A student is running at her top speed of 5.4 m/s to catch a bus, which is stopped at the bus stop. When the student is still a distance 38.5 m from the bus, it starts to pull away, moving with a constant acceleration of 0.171 m/s2.
a) For how much time and what distance does the student have to run at 5.4m/s before she overtakes the bus?
b) When she reaches the bus how fast is the bus traveling
c) Sketch an x-t graph for both the student and the bus. Take x=0 at the initial position of the student
d) the equations you used in part a to find the time have a second solution, corresponding to a later time for which the student and bus are again at the same place if they continue thier specified motion. Explain the significance of this second solution. How fast is the bus traveling at this point
e) If the students top speed is 3.5 m/s will she catch the bus?
f) is the minumun speed the student must have to just catch up with the bus? For what time and distance must she run in that case

a) The motion of both the bus and the student can be explained by the equation [tex]x= v_{0} +\frac{1}{2}at^{2}[/tex]. Since the student is not accelerating, but rather maintaining a constant speed; the particular equation that describes the motion of the student is: [tex]x_{student} = 5.4 \frac{m}{s} * t[/tex]. Meanwhile, since the bus starts its motion at an initial velocity of zero, the equation that describes its motion is: [tex]x_{bus} =\frac{1}{2} * 0.171 \frac{m}{s^{2} } * t^{2}[/tex]. The motion of the student relative to that of the bus can be described by the equation: [tex]x_{s} =x_{bus} +38.5m[/tex]. By replacing terms in the last equation we end up with the following quadratic equation: [tex](0.0855 \frac{m}{s^{2} } * t^{2} )-(5.4\frac{m}{s} *t)+38.5m =0[/tex]. Solving the quadratic equation will yield two solutions; t1=8.19s and t2=55.0s. By plugging in t1 onto the equation that describes the motion of the student we will find the distance runned by her, x=44.2m.
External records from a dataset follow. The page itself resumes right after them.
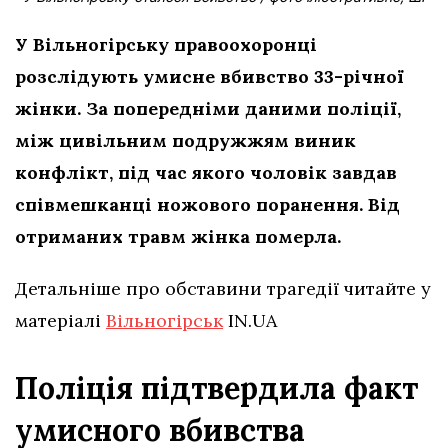
У Вільногірську правоохоронці
розслідують умисне вбивство 33-річної
жінки. За попередніми даними поліції,
між цивільним подружжям виник
конфлікт, під час якого чоловік завдав
співмешканці ножового поранення. Від
отриманих травм жінка померла.
Детальніше про обставини трагедії читайте у
матеріалі
Вільногірськ
IN.UA
Поліція підтвердила факт
умисного вбивства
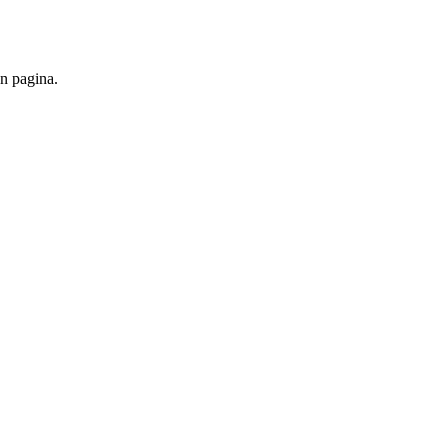
én pagina.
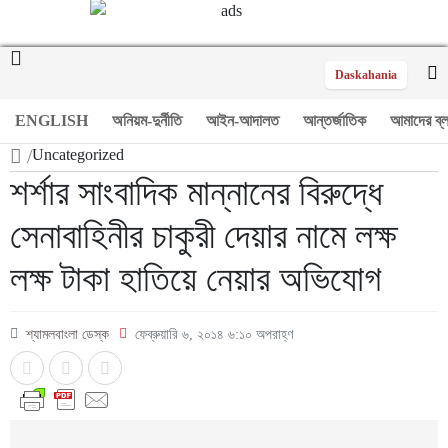
Daskahania
ENGLISH
অনিয়ম-দুর্নীতি
আইন-আদালত
আন্তর্জাতিক
আমাদের ব্
/
Uncategorized
শর্শার সাংবাদিক মান্নানের বিরুদ্ধে
সেনাবাহিনীর চাকুরী দেয়ার নামে লক্ষ
লক্ষ টাকা হাতিয়ে নেয়ার অভিযোগ
শ্যামলবাংলা ডেস্ক
ফেব্রুয়ারি ৬, ২০১৪ ৬:১০ অপরাহ্ণ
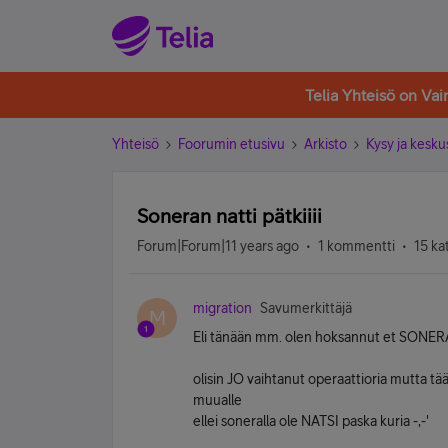
Telia Yhteisö on Va
Yhteisö
Foorumin etusivu
Arkisto
Kysy ja kesku
Soneran natti pätkiiii
Forum|Forum|11 years ago
1 kommentti
15 ka
migration
Savumerkittäjä
M
Eli tänään mm. olen hoksannut et SONERAn
olisin JO vaihtanut operaattioria mutta tä
muualle
ellei soneralla ole NATSI paska kuria -,-'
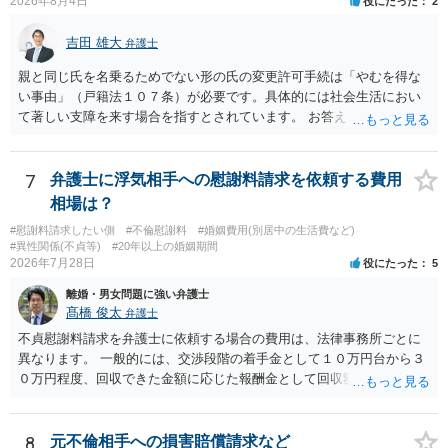
2026年8月4日
役にたった
2
籍する（戻る）という戸籍変動になるため、成人した子からの変更許
可申立てにおいては、入籍先である親（及びそこに同籍している配偶
吉田 雄大
者や15歳以上の子）の同意があるかどうかが重視されるケースが多い
弁護士
です。 (2)については、「やむを得ない事由」が必要とされます。これ
親と同じ氏を名乗るためでない形の氏の変更許可手続は「やむを得な
は、名の変更許可よりも厳重な要件であるとされ、本件のような精神
い事由」（戸籍法１０７条）が必要です。具体的には社会生活におい
的・心理的な理由ではなかなかハードルが高いところですが、親から
て著しい支障を来す場合を指すとされています。 お答えとしては、理
性的虐待を受けていたケースで氏変更を許可した事案がありますの
論上はご両親の氏であれ別であれ区別はありませんが、上記「著しい
で、全く可能性がないわけではありません。なお、戸籍法107条1項の
支障」の具体的判断の中で、現在の氏を使い続けることがなぜよくな
氏の変更許可申立ては戸籍筆頭者からの申立てが必要であるため、申
いのかが審理判断されることになる、というものになります。
7
弁護士に浮気相手への慰謝料請求を依頼する費用
立て前に分籍届によってあなたの単独戸籍を編成しておく必要がある
相場は？
でしょう。 法的に検討すべき課題が多いため、弁護士へ相談されるこ
とをお勧めします。
#慰謝料請求したい側
#不倫慰謝料
#婚姻費用(別居中の生活費など)
#異性関係(不貞等)
#20年以上の婚姻期間
2026年7月28日
役にたった
5
離婚・男女問題に強い弁護士
髙橋 俊太
弁護士
不貞慰謝料請求を弁護士に依頼する場合の費用は、法律事務所ごとに
異なります。 一般的には、交渉段階の着手金として１０万円台から３
０万円程度、回収できた金額に応じた報酬金として回収額の１０％か
ら２０％程度が設定されていることがあります。訴訟に移行する場合
には、追加着手金や日当、実費が発生することもあります。 もっと
も、証拠が十分にあるか、相手方の住所・勤務先が分かるか、慰謝料
8
元不倫相手への損害賠償請求など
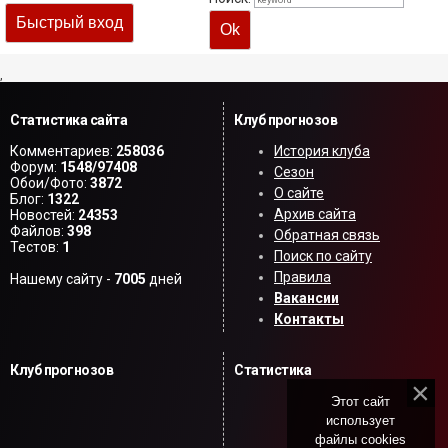
,
Статистика сайта
Клуб прогнозов
Комментариев:
258036
История клуба
Форум:
1548/97408
Сезон
Обои/Фото:
3872
О сайте
Блог:
1322
Архив сайта
Новостей:
24353
Файлов:
398
Обратная связь
Тестов:
1
Поиск по сайту
Правила
Нашему сайту -
7005
дней
Вакансии
Контакты
Клуб прогнозов
Статистика
Этот сайт
использует
файлы cookies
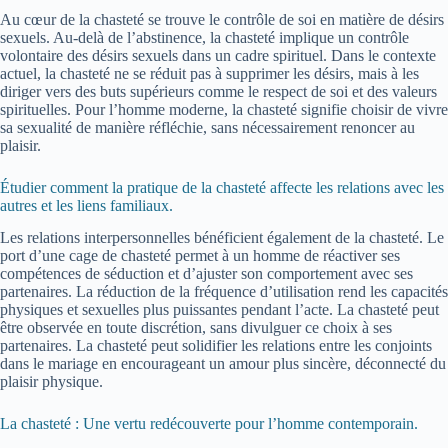
Au cœur de la chasteté se trouve le contrôle de soi en matière de désirs
sexuels. Au-delà de l’abstinence, la chasteté implique un contrôle
volontaire des désirs sexuels dans un cadre spirituel. Dans le contexte
actuel, la chasteté ne se réduit pas à supprimer les désirs, mais à les
diriger vers des buts supérieurs comme le respect de soi et des valeurs
spirituelles. Pour l’homme moderne, la chasteté signifie choisir de vivre
sa sexualité de manière réfléchie, sans nécessairement renoncer au
plaisir.
Étudier comment la pratique de la chasteté affecte les relations avec les
autres et les liens familiaux.
Les relations interpersonnelles bénéficient également de la chasteté. Le
port d’une cage de chasteté permet à un homme de réactiver ses
compétences de séduction et d’ajuster son comportement avec ses
partenaires. La réduction de la fréquence d’utilisation rend les capacités
physiques et sexuelles plus puissantes pendant l’acte. La chasteté peut
être observée en toute discrétion, sans divulguer ce choix à ses
partenaires. La chasteté peut solidifier les relations entre les conjoints
dans le mariage en encourageant un amour plus sincère, déconnecté du
plaisir physique.
La chasteté : Une vertu redécouverte pour l’homme contemporain.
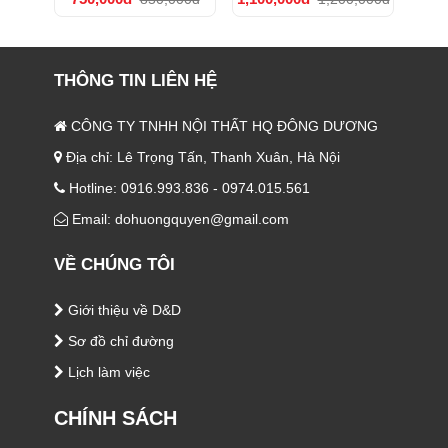
THÔNG TIN LIÊN HỆ
CÔNG TY TNHH NỘI THẤT HQ ĐÔNG DƯƠNG
Địa chỉ: Lê Trọng Tấn, Thanh Xuân, Hà Nội
Hotline: 0916.993.836 - 0974.015.561
Email: dohuongquyen@gmail.com
VỀ CHÚNG TÔI
Giới thiệu về D&D
Sơ đồ chỉ đường
Lịch làm việc
CHÍNH SÁCH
b) The velocity of the bus can be modeled by the equation [tex]v^{2} = v_{0} ^{2} +2ax[/tex]. Since the initial velocity of the bus is zero, the first term of the equation cancels. Next, we solve for v and plug in the acceleration of 0.171 m/s2 and the distance 5.74m (traveled by the bus, note: this is equal to the 44.2m travelled by the student minus the 38.5m that separated the student from the bus at the beginning of the problem).

c) The equations that make up the x-t graph are: [tex] x = 5.4 \frac{m}{s} * t[/tex] and [tex]x =\frac{1}{2} * 0.171 \frac{m}{s^{2} } * t^{2} + 38.5[/tex]; as described in part a.

d) The first solution states that the student would have to run 44.2 m in 8.19 s in order to catch the bus. But, at that point, the student has a greater speed than that of the bus. So if both were to keep he same specified motion, the student would run past the bus until it reaches a velocity greater than that of the student. At which point, the bus will start to narrow the distance with the student until it finally catches up with the student 55 seconds after both started their respective motion.

e) No, because the quadratic equation [tex](0.0855 \frac{m}{s^{2} } * t^{2} )-(3.5\frac{m}{s} *t)+38.5m =0[/tex] has no solution. This means that the two curves that describe the distance vs time graph for both student and bus do not intersect.

f) This answer is reached by finding b of the quadratic equation. The minimum that b can be in order to find a real answer to the quadratic equation is found by solving [tex]b^{2} -4ac=0[/tex]. If we take a = 0.0855 and c = 38.5, then we find that the minimum speed that the student has to run at is 3.63 m/s. If we then solve the quadratic equation [tex](0.0855 \frac{m}{s^{2} } * t^{2} )-(3.63\frac{m}{s} *t)+38.5m =0[/tex],we will find that the time the student will run is 21.2 seconds. By pluging in that time in the equation that describes her motion: [tex]x_{student} = 3.63 \frac{m}{s} * t[/tex] we find that she has to run 77 meters in order to catch the bus.